Work task: Output every entry below word for word, minus the images.

[Data provided]

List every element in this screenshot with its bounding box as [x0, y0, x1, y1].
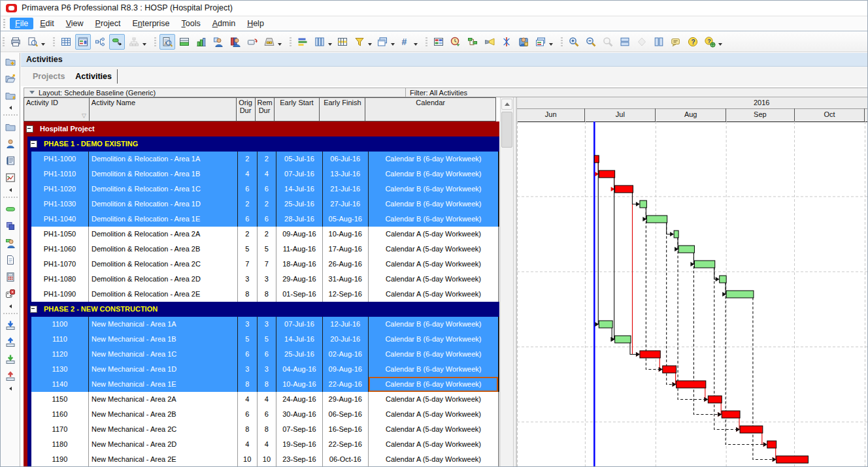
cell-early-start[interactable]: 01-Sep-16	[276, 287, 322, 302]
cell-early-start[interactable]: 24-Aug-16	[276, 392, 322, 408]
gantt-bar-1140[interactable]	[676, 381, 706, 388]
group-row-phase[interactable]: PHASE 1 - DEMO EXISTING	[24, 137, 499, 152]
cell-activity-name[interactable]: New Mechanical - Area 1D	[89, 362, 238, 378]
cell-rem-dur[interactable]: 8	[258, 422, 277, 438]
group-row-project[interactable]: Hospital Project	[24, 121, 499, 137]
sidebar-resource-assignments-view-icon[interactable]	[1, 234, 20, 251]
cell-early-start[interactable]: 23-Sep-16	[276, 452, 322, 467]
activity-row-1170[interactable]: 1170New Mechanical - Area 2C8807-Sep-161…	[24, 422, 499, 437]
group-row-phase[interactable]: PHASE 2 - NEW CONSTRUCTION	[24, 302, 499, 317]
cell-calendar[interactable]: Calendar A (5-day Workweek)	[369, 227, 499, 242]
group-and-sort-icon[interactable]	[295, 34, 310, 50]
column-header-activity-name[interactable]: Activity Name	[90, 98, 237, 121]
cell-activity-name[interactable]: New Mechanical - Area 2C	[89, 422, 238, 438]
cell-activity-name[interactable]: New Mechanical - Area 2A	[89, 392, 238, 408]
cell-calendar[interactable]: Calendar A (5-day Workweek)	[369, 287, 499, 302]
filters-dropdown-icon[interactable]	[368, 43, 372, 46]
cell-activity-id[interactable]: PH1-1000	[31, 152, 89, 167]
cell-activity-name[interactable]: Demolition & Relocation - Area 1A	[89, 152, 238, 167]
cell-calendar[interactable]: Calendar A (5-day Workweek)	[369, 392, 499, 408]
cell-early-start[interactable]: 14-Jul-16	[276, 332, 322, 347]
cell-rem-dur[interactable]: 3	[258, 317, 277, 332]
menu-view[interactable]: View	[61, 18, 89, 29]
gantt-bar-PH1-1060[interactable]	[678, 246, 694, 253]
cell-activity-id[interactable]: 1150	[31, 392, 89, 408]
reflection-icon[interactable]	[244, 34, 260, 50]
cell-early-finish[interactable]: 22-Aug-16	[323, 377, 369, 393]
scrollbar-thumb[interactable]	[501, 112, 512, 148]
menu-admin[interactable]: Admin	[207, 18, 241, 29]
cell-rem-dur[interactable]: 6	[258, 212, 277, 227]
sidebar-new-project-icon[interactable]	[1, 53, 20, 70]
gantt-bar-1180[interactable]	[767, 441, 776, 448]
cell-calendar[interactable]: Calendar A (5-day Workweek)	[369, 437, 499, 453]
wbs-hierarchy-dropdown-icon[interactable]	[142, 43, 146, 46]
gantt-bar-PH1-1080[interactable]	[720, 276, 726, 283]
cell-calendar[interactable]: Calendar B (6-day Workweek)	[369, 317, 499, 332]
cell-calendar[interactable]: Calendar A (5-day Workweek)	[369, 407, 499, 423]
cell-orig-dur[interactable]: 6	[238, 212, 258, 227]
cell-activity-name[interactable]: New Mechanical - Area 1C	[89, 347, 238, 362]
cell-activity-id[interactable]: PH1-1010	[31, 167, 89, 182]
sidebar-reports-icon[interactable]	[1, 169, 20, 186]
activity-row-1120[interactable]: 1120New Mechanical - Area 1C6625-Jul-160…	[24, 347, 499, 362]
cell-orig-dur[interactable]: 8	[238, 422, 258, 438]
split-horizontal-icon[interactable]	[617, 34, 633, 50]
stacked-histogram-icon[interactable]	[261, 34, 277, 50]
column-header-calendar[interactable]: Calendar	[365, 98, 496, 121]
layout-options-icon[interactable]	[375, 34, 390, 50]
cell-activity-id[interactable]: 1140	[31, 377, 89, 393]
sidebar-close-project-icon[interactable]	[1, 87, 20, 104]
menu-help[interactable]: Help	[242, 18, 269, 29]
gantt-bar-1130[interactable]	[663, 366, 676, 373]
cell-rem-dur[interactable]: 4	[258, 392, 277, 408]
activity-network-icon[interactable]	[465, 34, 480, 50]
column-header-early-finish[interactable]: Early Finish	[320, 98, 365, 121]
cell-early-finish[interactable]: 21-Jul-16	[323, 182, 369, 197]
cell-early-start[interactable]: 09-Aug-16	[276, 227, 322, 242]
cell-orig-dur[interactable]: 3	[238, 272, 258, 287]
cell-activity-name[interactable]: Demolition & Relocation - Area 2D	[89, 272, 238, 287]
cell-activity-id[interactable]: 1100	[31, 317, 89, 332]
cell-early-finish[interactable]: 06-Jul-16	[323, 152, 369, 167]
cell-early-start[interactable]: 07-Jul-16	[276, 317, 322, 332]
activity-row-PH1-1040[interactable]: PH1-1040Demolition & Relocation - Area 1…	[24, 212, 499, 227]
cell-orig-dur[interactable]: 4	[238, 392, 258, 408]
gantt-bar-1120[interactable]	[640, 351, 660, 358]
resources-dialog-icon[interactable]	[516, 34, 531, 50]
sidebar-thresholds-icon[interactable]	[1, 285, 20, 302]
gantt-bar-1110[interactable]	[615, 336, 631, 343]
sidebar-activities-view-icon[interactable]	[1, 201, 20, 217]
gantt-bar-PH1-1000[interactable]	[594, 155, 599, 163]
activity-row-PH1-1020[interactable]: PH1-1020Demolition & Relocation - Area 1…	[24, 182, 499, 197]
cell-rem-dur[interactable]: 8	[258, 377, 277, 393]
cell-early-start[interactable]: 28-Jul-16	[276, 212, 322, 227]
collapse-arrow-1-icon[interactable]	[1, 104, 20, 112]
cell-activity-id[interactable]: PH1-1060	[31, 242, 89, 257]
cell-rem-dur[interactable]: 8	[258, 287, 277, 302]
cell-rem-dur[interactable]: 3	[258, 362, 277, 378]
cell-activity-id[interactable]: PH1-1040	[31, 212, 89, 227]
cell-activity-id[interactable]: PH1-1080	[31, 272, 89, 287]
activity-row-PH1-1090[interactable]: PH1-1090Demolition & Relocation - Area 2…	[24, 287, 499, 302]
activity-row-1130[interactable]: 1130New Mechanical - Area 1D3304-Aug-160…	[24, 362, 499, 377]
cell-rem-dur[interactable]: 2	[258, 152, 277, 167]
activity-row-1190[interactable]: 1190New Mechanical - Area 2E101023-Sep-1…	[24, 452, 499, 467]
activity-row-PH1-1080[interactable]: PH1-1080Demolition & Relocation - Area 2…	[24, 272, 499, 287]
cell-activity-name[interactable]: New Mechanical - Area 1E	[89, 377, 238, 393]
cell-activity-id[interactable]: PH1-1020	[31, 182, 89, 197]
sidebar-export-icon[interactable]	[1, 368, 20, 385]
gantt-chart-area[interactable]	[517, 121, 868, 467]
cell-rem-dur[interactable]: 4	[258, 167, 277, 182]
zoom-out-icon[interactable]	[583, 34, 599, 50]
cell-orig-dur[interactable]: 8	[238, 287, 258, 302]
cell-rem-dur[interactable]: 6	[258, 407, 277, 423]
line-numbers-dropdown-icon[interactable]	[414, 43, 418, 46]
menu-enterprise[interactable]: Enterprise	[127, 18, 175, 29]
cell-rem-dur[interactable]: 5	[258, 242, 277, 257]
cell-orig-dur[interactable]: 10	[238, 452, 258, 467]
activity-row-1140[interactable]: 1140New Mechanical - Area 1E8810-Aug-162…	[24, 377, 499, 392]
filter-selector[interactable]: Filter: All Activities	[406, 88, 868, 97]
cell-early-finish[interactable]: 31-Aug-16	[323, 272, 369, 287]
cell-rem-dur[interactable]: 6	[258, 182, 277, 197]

[/Data provided]

Reply to the task:
List every element in this screenshot with its bounding box as [x0, y0, x1, y1].
cell-early-start[interactable]: 01-Sep-16	[276, 287, 322, 302]
cell-early-start[interactable]: 24-Aug-16	[276, 392, 322, 408]
gantt-bar-1140[interactable]	[676, 381, 706, 388]
group-row-phase[interactable]: PHASE 1 - DEMO EXISTING	[24, 137, 499, 152]
cell-activity-name[interactable]: New Mechanical - Area 1D	[89, 362, 238, 378]
cell-rem-dur[interactable]: 8	[258, 422, 277, 438]
group-row-project[interactable]: Hospital Project	[24, 121, 499, 137]
sidebar-resource-assignments-view-icon[interactable]	[1, 234, 20, 251]
cell-early-start[interactable]: 23-Sep-16	[276, 452, 322, 467]
activity-row-1170[interactable]: 1170New Mechanical - Area 2C8807-Sep-161…	[24, 422, 499, 437]
group-row-phase[interactable]: PHASE 2 - NEW CONSTRUCTION	[24, 302, 499, 317]
cell-calendar[interactable]: Calendar A (5-day Workweek)	[369, 227, 499, 242]
group-and-sort-icon[interactable]	[295, 34, 310, 50]
column-header-activity-name[interactable]: Activity Name	[90, 98, 237, 121]
cell-activity-name[interactable]: New Mechanical - Area 2C	[89, 422, 238, 438]
cell-activity-name[interactable]: New Mechanical - Area 2A	[89, 392, 238, 408]
cell-calendar[interactable]: Calendar A (5-day Workweek)	[369, 287, 499, 302]
filters-dropdown-icon[interactable]	[368, 43, 372, 46]
cell-activity-id[interactable]: PH1-1000	[31, 152, 89, 167]
cell-activity-name[interactable]: Demolition & Relocation - Area 1A	[89, 152, 238, 167]
cell-calendar[interactable]: Calendar A (5-day Workweek)	[369, 392, 499, 408]
cell-early-start[interactable]: 14-Jul-16	[276, 332, 322, 347]
cell-rem-dur[interactable]: 3	[258, 317, 277, 332]
menu-view[interactable]: View	[61, 18, 89, 29]
gantt-bar-PH1-1060[interactable]	[678, 246, 694, 253]
cell-activity-id[interactable]: 1150	[31, 392, 89, 408]
reflection-icon[interactable]	[244, 34, 260, 50]
cell-early-finish[interactable]: 22-Aug-16	[323, 377, 369, 393]
scrollbar-thumb[interactable]	[501, 112, 512, 148]
menu-admin[interactable]: Admin	[207, 18, 241, 29]
cell-rem-dur[interactable]: 6	[258, 212, 277, 227]
sidebar-new-project-icon[interactable]	[1, 53, 20, 70]
gantt-bar-1180[interactable]	[767, 441, 776, 448]
cell-calendar[interactable]: Calendar A (5-day Workweek)	[369, 437, 499, 453]
wbs-hierarchy-dropdown-icon[interactable]	[142, 43, 146, 46]
gantt-bar-PH1-1080[interactable]	[720, 276, 726, 283]
cell-calendar[interactable]: Calendar B (6-day Workweek)	[369, 317, 499, 332]
cell-calendar[interactable]: Calendar A (5-day Workweek)	[369, 407, 499, 423]
cell-orig-dur[interactable]: 6	[238, 212, 258, 227]
cell-activity-name[interactable]: New Mechanical - Area 1C	[89, 347, 238, 362]
cell-activity-id[interactable]: PH1-1010	[31, 167, 89, 182]
sidebar-reports-icon[interactable]	[1, 169, 20, 186]
activity-row-1120[interactable]: 1120New Mechanical - Area 1C6625-Jul-160…	[24, 347, 499, 362]
cell-orig-dur[interactable]: 8	[238, 422, 258, 438]
split-horizontal-icon[interactable]	[617, 34, 633, 50]
stacked-histogram-icon[interactable]	[261, 34, 277, 50]
column-header-calendar[interactable]: Calendar	[365, 98, 496, 121]
layout-options-icon[interactable]	[375, 34, 390, 50]
cell-activity-id[interactable]: 1140	[31, 377, 89, 393]
sidebar-close-project-icon[interactable]	[1, 87, 20, 104]
menu-help[interactable]: Help	[242, 18, 269, 29]
gantt-bar-1130[interactable]	[663, 366, 676, 373]
cell-rem-dur[interactable]: 4	[258, 392, 277, 408]
activity-network-icon[interactable]	[465, 34, 480, 50]
column-header-early-finish[interactable]: Early Finish	[320, 98, 365, 121]
cell-early-finish[interactable]: 21-Jul-16	[323, 182, 369, 197]
cell-early-start[interactable]: 09-Aug-16	[276, 227, 322, 242]
cell-orig-dur[interactable]: 3	[238, 272, 258, 287]
cell-activity-name[interactable]: Demolition & Relocation - Area 2D	[89, 272, 238, 287]
cell-activity-id[interactable]: 1100	[31, 317, 89, 332]
cell-early-finish[interactable]: 06-Jul-16	[323, 152, 369, 167]
cell-early-start[interactable]: 07-Jul-16	[276, 317, 322, 332]
activity-row-PH1-1040[interactable]: PH1-1040Demolition & Relocation - Area 1…	[24, 212, 499, 227]
cell-orig-dur[interactable]: 4	[238, 392, 258, 408]
gantt-bar-1120[interactable]	[640, 351, 660, 358]
resources-dialog-icon[interactable]	[516, 34, 531, 50]
sidebar-thresholds-icon[interactable]	[1, 285, 20, 302]
gantt-bar-1110[interactable]	[615, 336, 631, 343]
sidebar-activities-view-icon[interactable]	[1, 201, 20, 217]
gantt-bar-PH1-1000[interactable]	[594, 155, 599, 163]
activity-row-PH1-1020[interactable]: PH1-1020Demolition & Relocation - Area 1…	[24, 182, 499, 197]
cell-rem-dur[interactable]: 8	[258, 377, 277, 393]
cell-early-start[interactable]: 28-Jul-16	[276, 212, 322, 227]
collapse-arrow-1-icon[interactable]	[1, 104, 20, 112]
cell-activity-id[interactable]: PH1-1060	[31, 242, 89, 257]
cell-rem-dur[interactable]: 8	[258, 287, 277, 302]
cell-rem-dur[interactable]: 3	[258, 362, 277, 378]
cell-activity-id[interactable]: PH1-1040	[31, 212, 89, 227]
cell-activity-id[interactable]: PH1-1080	[31, 272, 89, 287]
activity-row-PH1-1090[interactable]: PH1-1090Demolition & Relocation - Area 2…	[24, 287, 499, 302]
activity-row-1130[interactable]: 1130New Mechanical - Area 1D3304-Aug-160…	[24, 362, 499, 377]
cell-rem-dur[interactable]: 2	[258, 152, 277, 167]
activity-row-1190[interactable]: 1190New Mechanical - Area 2E101023-Sep-1…	[24, 452, 499, 467]
activity-row-PH1-1080[interactable]: PH1-1080Demolition & Relocation - Area 2…	[24, 272, 499, 287]
cell-activity-name[interactable]: New Mechanical - Area 1E	[89, 377, 238, 393]
cell-activity-id[interactable]: PH1-1020	[31, 182, 89, 197]
sidebar-export-icon[interactable]	[1, 368, 20, 385]
gantt-chart-area[interactable]	[517, 121, 868, 467]
cell-rem-dur[interactable]: 4	[258, 167, 277, 182]
zoom-out-icon[interactable]	[583, 34, 599, 50]
cell-orig-dur[interactable]: 8	[238, 287, 258, 302]
cell-rem-dur[interactable]: 6	[258, 407, 277, 423]
line-numbers-dropdown-icon[interactable]	[414, 43, 418, 46]
menu-enterprise[interactable]: Enterprise	[127, 18, 175, 29]
cell-rem-dur[interactable]: 5	[258, 242, 277, 257]
cell-orig-dur[interactable]: 10	[238, 452, 258, 467]
activity-row-1140[interactable]: 1140New Mechanical - Area 1E8810-Aug-162…	[24, 377, 499, 392]
filter-selector[interactable]: Filter: All Activities	[406, 88, 868, 97]
cell-early-finish[interactable]: 31-Aug-16	[323, 272, 369, 287]
cell-rem-dur[interactable]: 6	[258, 182, 277, 197]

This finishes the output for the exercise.